Example 1: A worker earns 15
Baht in 6 hours. How much does he earn in 4 hours?We have solved earlier on tasks in which corresponding quantities were proportional. We can now solve the same problems by application of proportions, by the functional method and graphically.
Example 1: A worker earns 15
Baht in 6 hours. How much does he earn in 4 hours?
a) Solution by direct calculation: In 6 hours, the worker earns 15 Baht, that is, in 1 hour 15/6 Baht and in 4 hours 15·4 /6= 10 Baht.

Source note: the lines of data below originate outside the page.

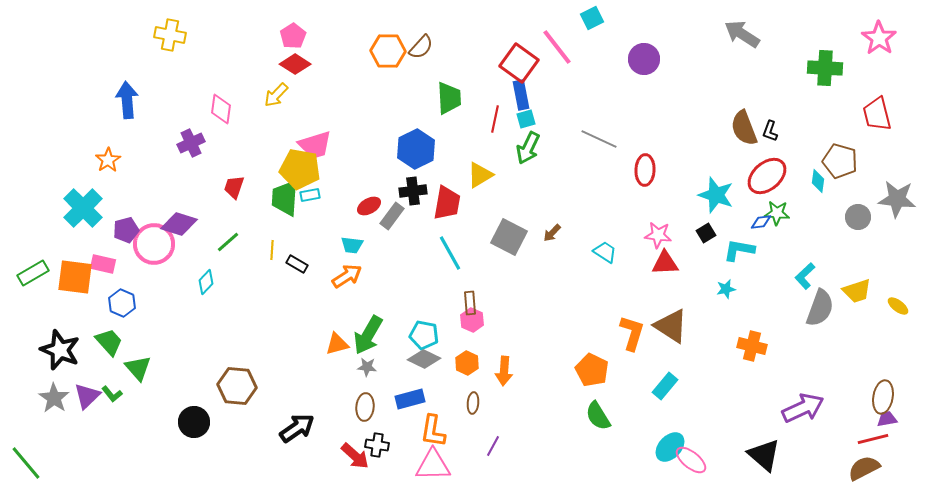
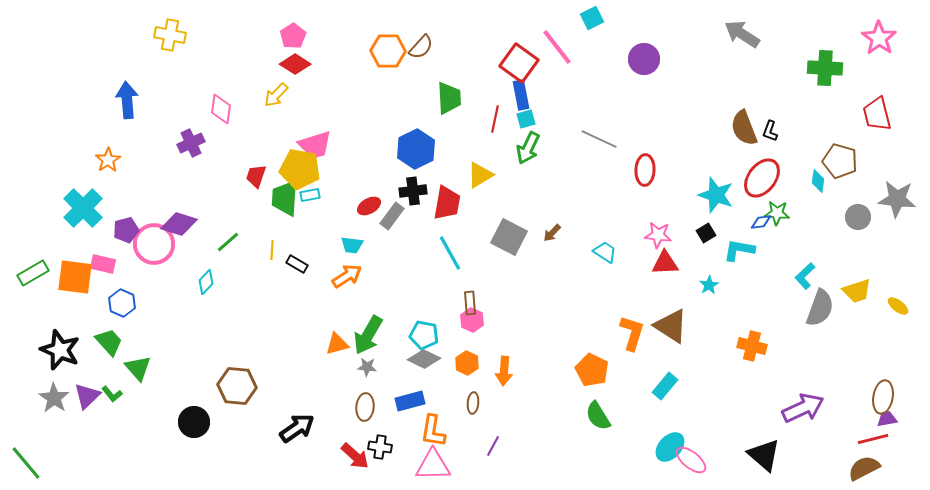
red ellipse at (767, 176): moved 5 px left, 2 px down; rotated 12 degrees counterclockwise
red trapezoid at (234, 187): moved 22 px right, 11 px up
cyan star at (726, 289): moved 17 px left, 4 px up; rotated 18 degrees counterclockwise
blue rectangle at (410, 399): moved 2 px down
black cross at (377, 445): moved 3 px right, 2 px down
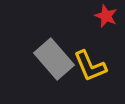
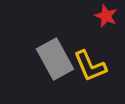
gray rectangle: moved 1 px right; rotated 12 degrees clockwise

b) Solution by proportion: The worker's wage (y) is proportional to his working hours (x):
y/15 = 4/6, that is y = 4·15/6 = 10.
c) The functional equation
is y = mx. Substitution of x = 6, y =
15 yields 15 = m· 6 or m = 15/6, whence follows the
equation
y = x·15/6; for x = 4, it yields y
= x·15/6 = 10.
d) Graphical solution: The equation y = mx yields a line through the origin. A second point A on it is given by x=6 and y=15. Hence, for x = 4, the ordinate is y = 10. The ordinate for x = 1 is his hourly wage - 2.50 Baht.
All
tasks involving direct proportions can be solved by
a) calculation, b) proportions, c) the functional method and
d) graphically by means of a straight line through the origin.
Example 2: 1.6 kg of a substance cost 4 Baht. What is the price of 2.4 kg?

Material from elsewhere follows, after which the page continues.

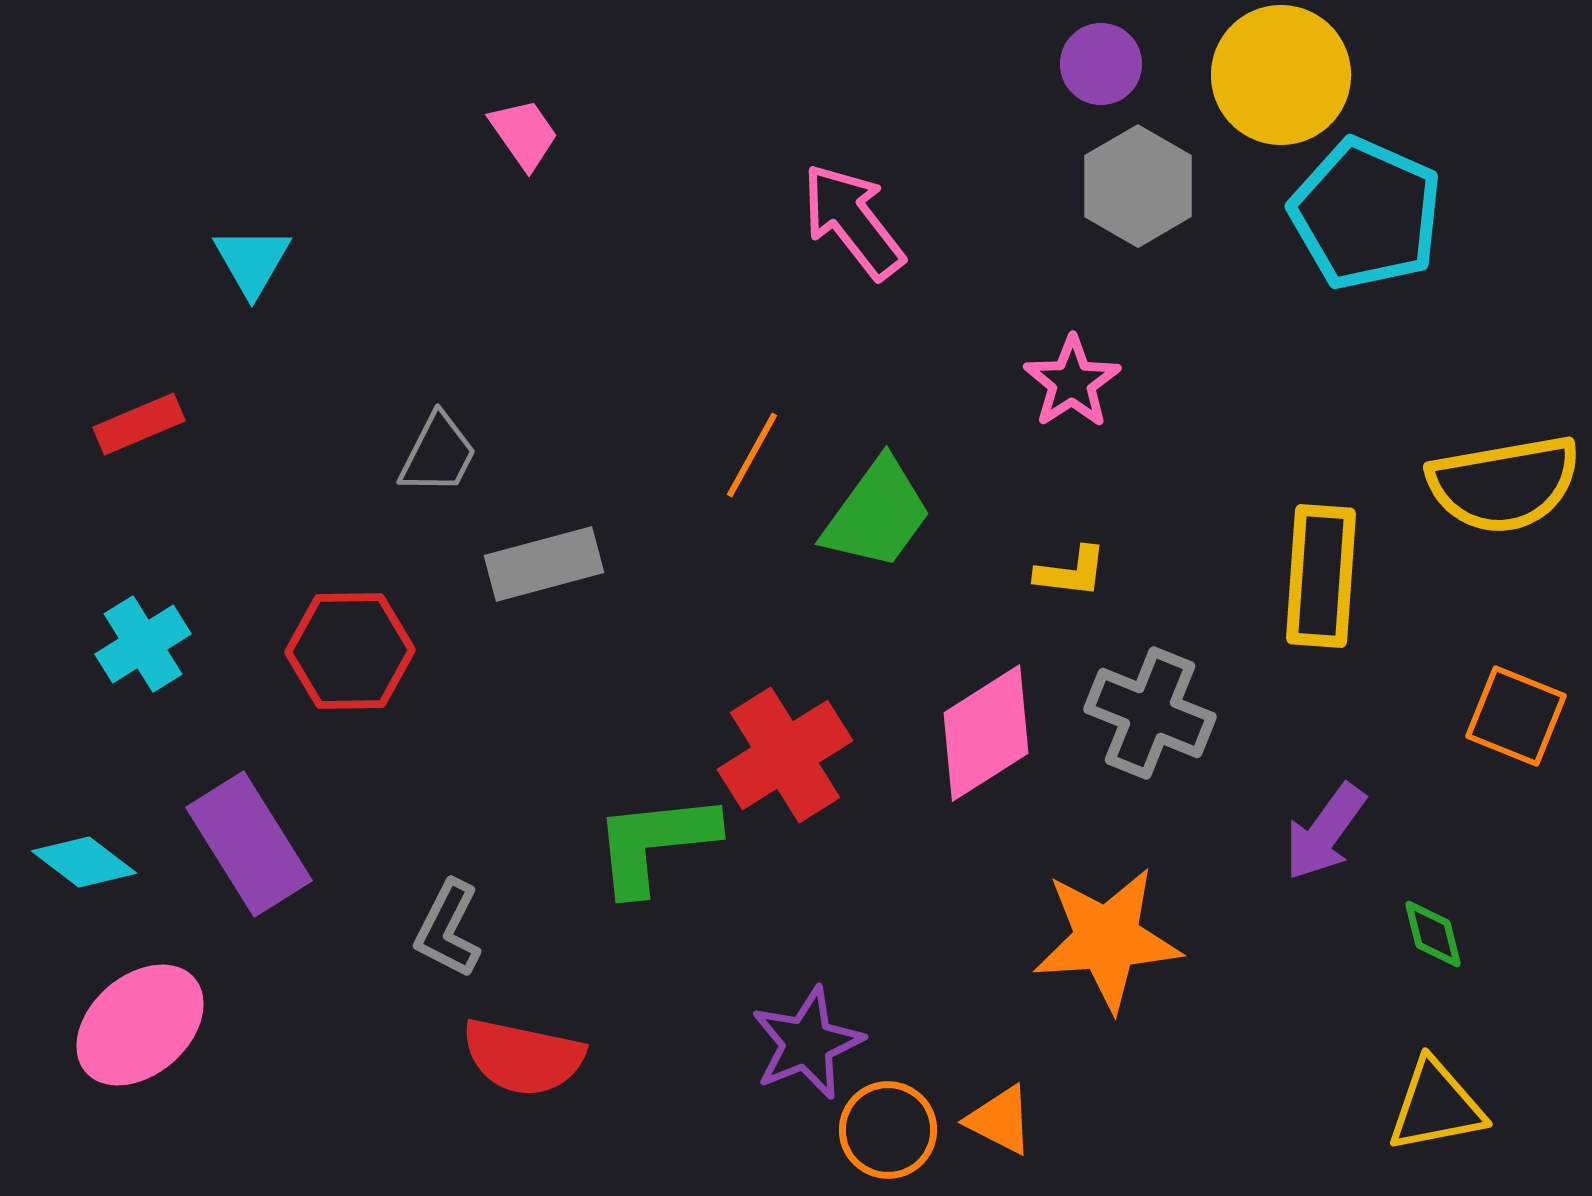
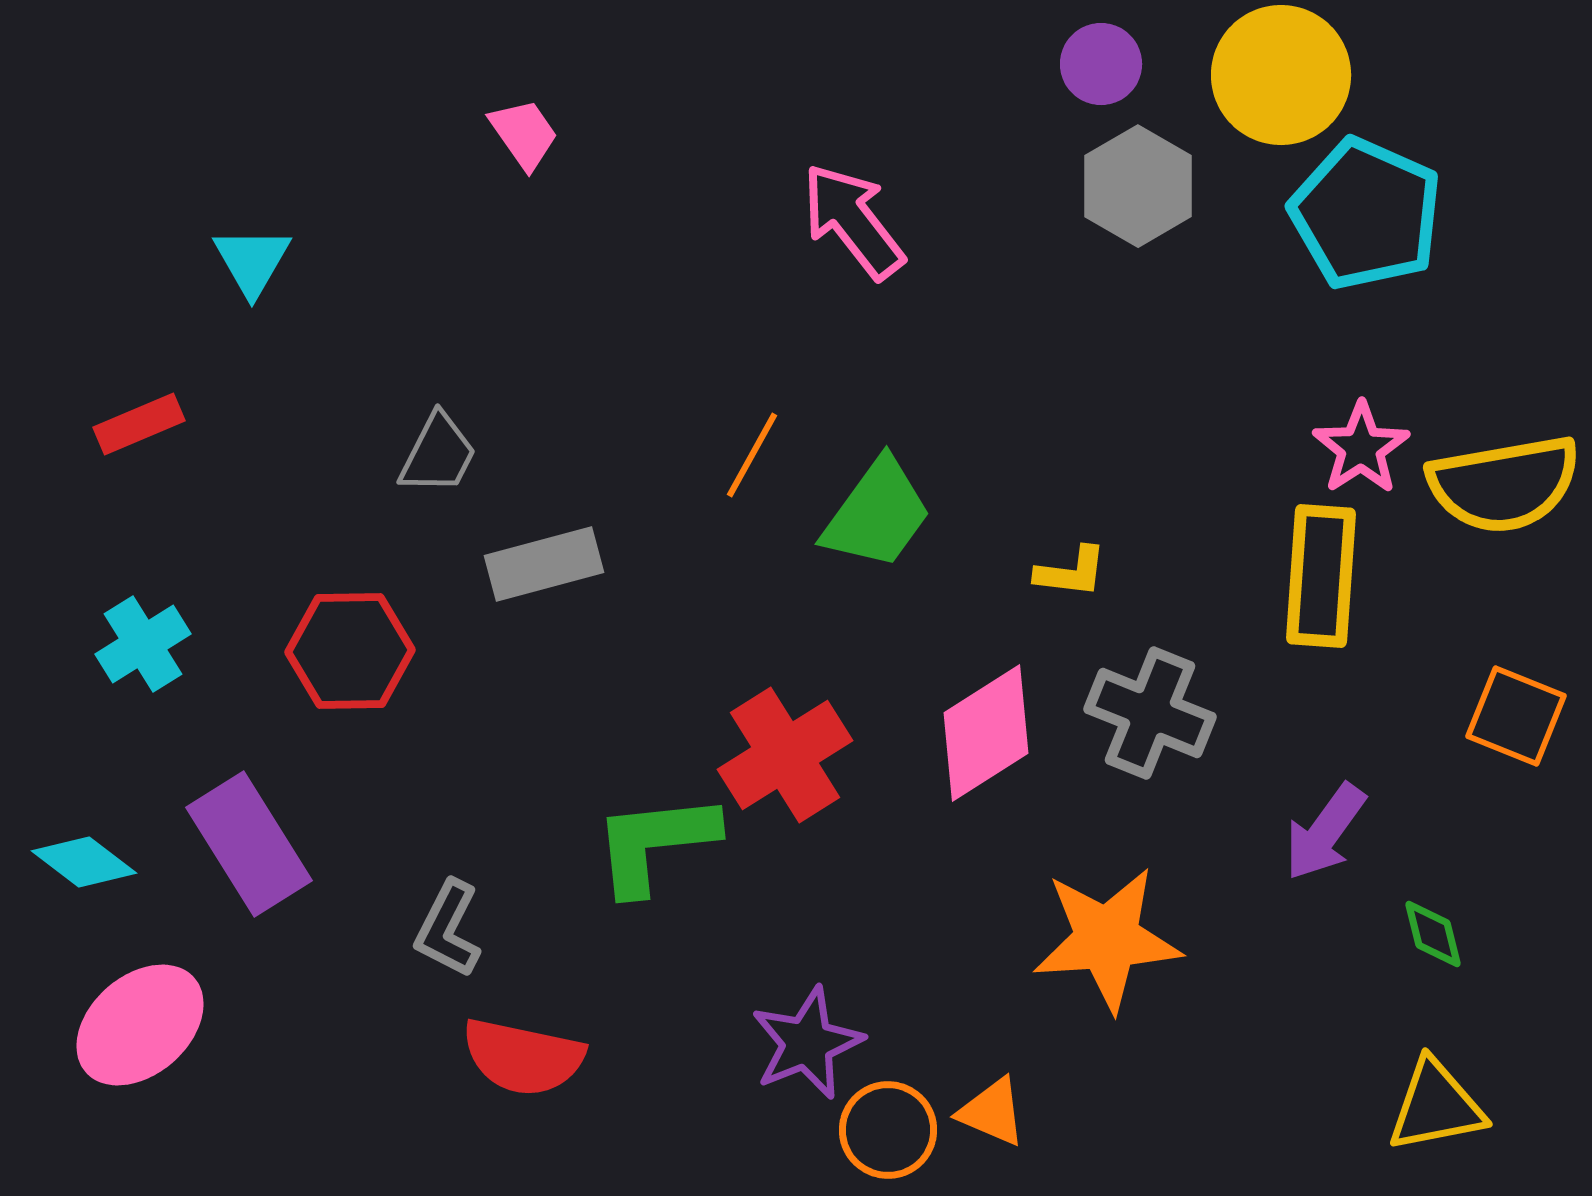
pink star: moved 289 px right, 66 px down
orange triangle: moved 8 px left, 8 px up; rotated 4 degrees counterclockwise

a) Solution by computation: 0.8 kg cost 2 Baht, 2.4 kg cost three times that much, that is 2·3 = 6 Baht.
b) Solution by proportions: The price (y) is proportional to the amount of substance (x):
y/4 = 2.4/1.6, whence y = 4·2.4/1.6 = 6.
c) Solution by functional method: For x = 1.6 and y =
4 , the equation y = mx yields 4 =
m ·1.6, whence m = 4/1.6, that is y = 4/1.6·x.
Thus for x = 2.4
y = 4·2.4/1.6 = 6.
d) Graphical solution: The point A has the coordinates x = 1.6, y = 4. For x = 2.4, y = 6, whence 2.4 kg cost 6 Baht. The ordinate for x = 1 gives for 1 kg the price 2.50 Baht.

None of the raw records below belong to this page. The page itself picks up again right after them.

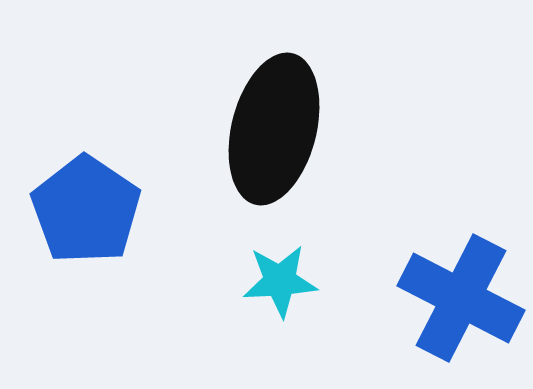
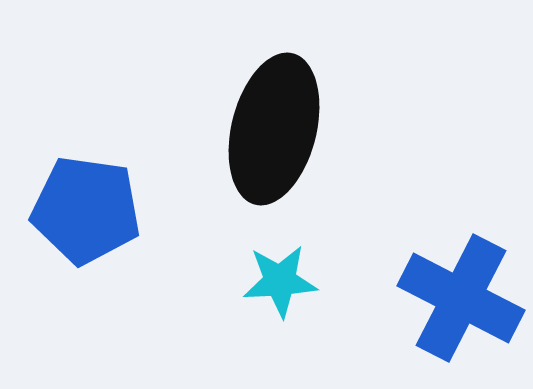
blue pentagon: rotated 26 degrees counterclockwise
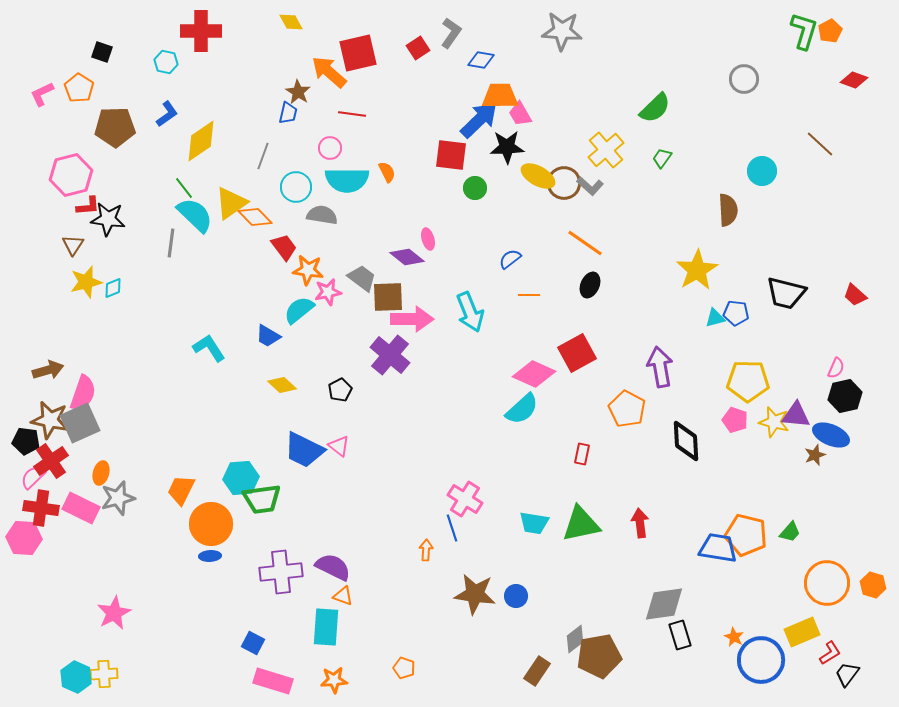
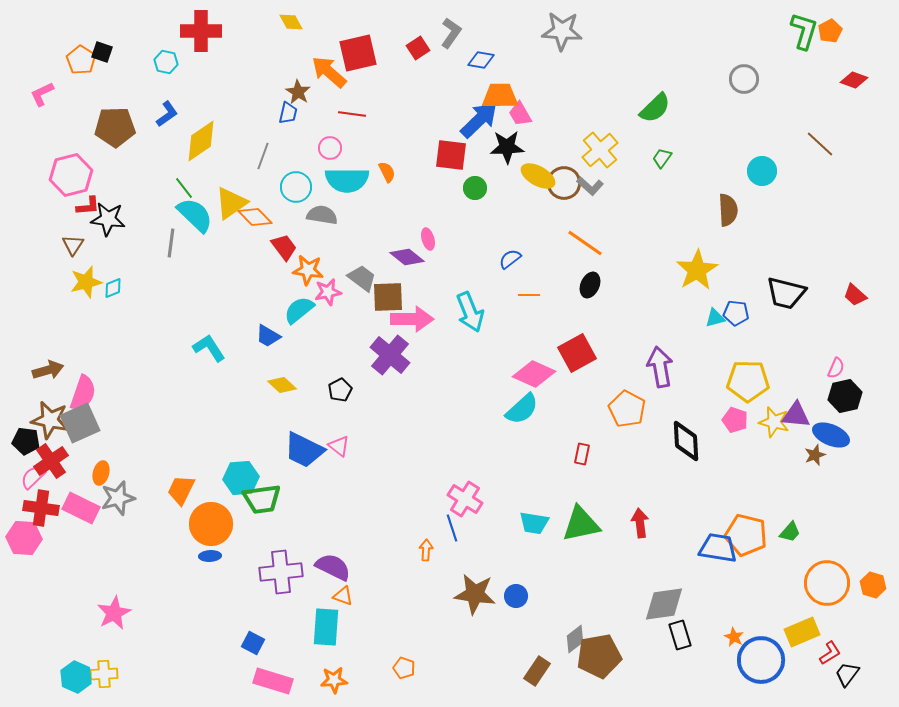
orange pentagon at (79, 88): moved 2 px right, 28 px up
yellow cross at (606, 150): moved 6 px left
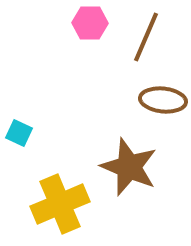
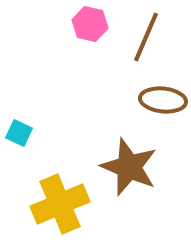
pink hexagon: moved 1 px down; rotated 12 degrees clockwise
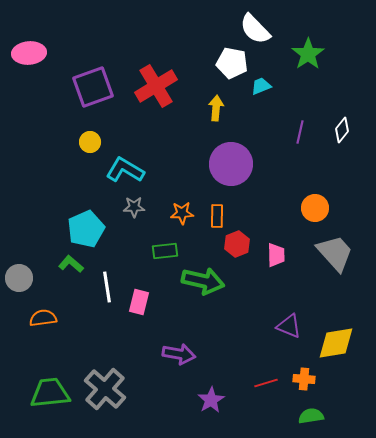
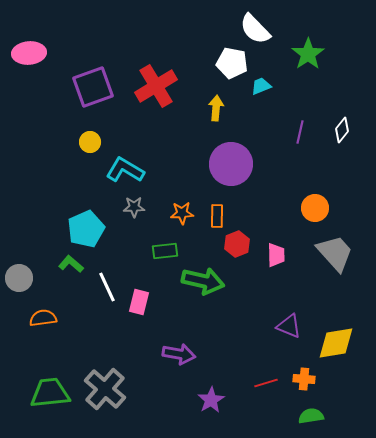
white line: rotated 16 degrees counterclockwise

Frequently, direct proportions are confined to a certain range. 1 postcard costs 5 Satang; 6 post cards 25 Satang; 1 pencil costs 20 Satang, 1 dozen 10 Baht; 1 pound of sugar costs 30 Satang, 100 pounds less than 100 times that price. One of the splendid examples with persistent proportionality is the percent calculus.
A proportionality applies frequently only within certain limits.
The validity of a proportional relation frequently extends algebraically over a range larger than the restricted range where the task has a meaning.